Model	Dataset	mCA	Top-1	Downloads
$\pi$-ViT	Smarthome CS	72.9	-	HuggingFace
$\pi$-ViT	Smarthome CV2	64.8	-	HuggingFace
$\pi$-ViT	NTU-120 CS	-	91.9	HuggingFace
$\pi$-ViT	NTU-120 CSetup	-	92.9	HuggingFace
$\pi$-ViT	NTU-60 CS	-	94.0	HuggingFace
$\pi$-ViT	NTU-60 CV	-	97.9	HuggingFace

After downloading a pretrained model, evaluate it using the command:

python tools/run_net.py --cfg configs/Smarthome/PIViT_Smarthome.yaml NUM_GPUS 8 TEST.CHECKPOINT_FILE_PATH /path/to/downloaded/model TRAIN.ENABLE False

Setting up skeleton features for $\pi$-ViT

During training, the 3D-SIM module in $\pi$-ViT requires extracted features from a pre-trained sketon action recognition model. This means that for every video in the training set, there must be a corresponding feature vector associated with it. The features should be stored in the directory indicated by the config option EXPERIMENTAL.HYPERFORMER_FEATURES_PATH.

$\pi$-ViT expects a directory containing a single HDF5 file for each video in the training dataset. For example, the directory structure for Smarthome should look like this:

├── /path/to/hyperformer_features
        ├── Cook.Cleandishes_p02_r00_v02_c03.h5
        ├── Cook.Cleandishes_p02_r00_v14_c03.h5
        ├── ...

Where Cook.Cleandishes_p02_r00_v02_c03.h5 is a HDF5 file containing a single dataset named data with a shape of 400x216. We provide a minimal example to demonstrate saving a feature vector in the format $\pi$-ViT expects:

skeleton_features = np.random.rand(400, 216)
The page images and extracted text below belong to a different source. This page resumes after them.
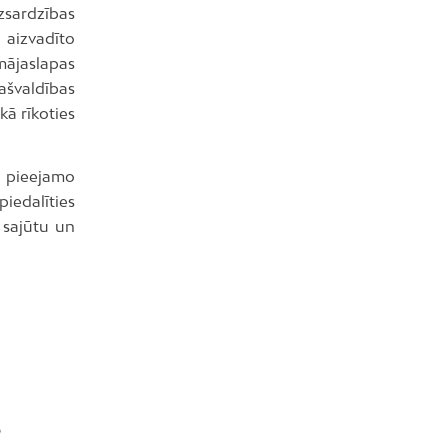
sardzības
 aizvadīto
mājaslapas
pašvaldības
kā rīkoties
v pieejamo
piedalīties
 sajūtu un
S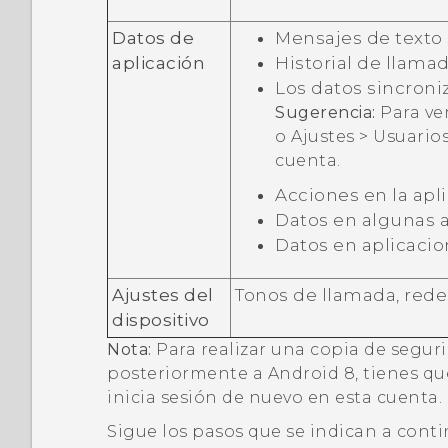
Datos de
Mensajes de texto
aplicación
Historial de llamad
Los datos sincron
Sugerencia:
Para ver
o
Ajustes
>
Usuarios
cuenta
.
Acciones en la ap
Datos en algunas 
Datos en aplicacio
Ajustes del
Tonos de llamada, red
dispositivo
Nota:
Para realizar una copia de segur
posteriormente a
Android
8, tienes q
inicia sesión de nuevo en esta cuenta.
Sigue los pasos que se indican a cont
with h5py.File('random_tensor.h5', 'w') as f:
    f.create_dataset('data', data=tensor)

Due to the large size of the skeleton feature datasets we do not upload them here, instead we provide the Hyperformer models pre-trained on Toyota-Smarthome in hyperformer_models/. NTU trained models, and details for executing the Hyperformer model, are available here.
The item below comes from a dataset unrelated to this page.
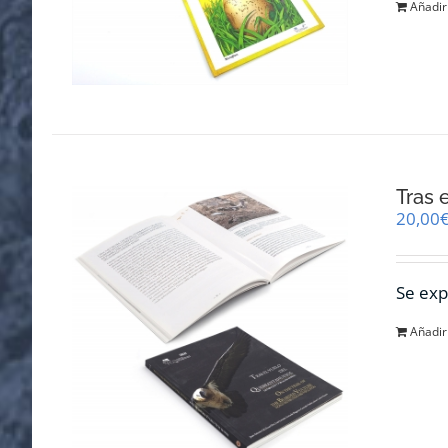
Añadir 
Tras 
20,00
Se exp
Añadir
Citation & Acknowledgement

@article{reilly2024pivit,
    title={Just Add $\pi$! Pose Induced Video Transformers for Understanding Activities of Daily Living},
    author={Dominick Reilly and Srijan Das},
    booktitle={Proceedings of the Conference on Computer Vision and Pattern Recognition (CVPR)}
    year={2024}
}

Our primary contributions can be found in:

train_net.py, pivit.py, pivit_modules.py, losses.py, smarthome.py, ntu.py

This repository is built on top of TimeSformer.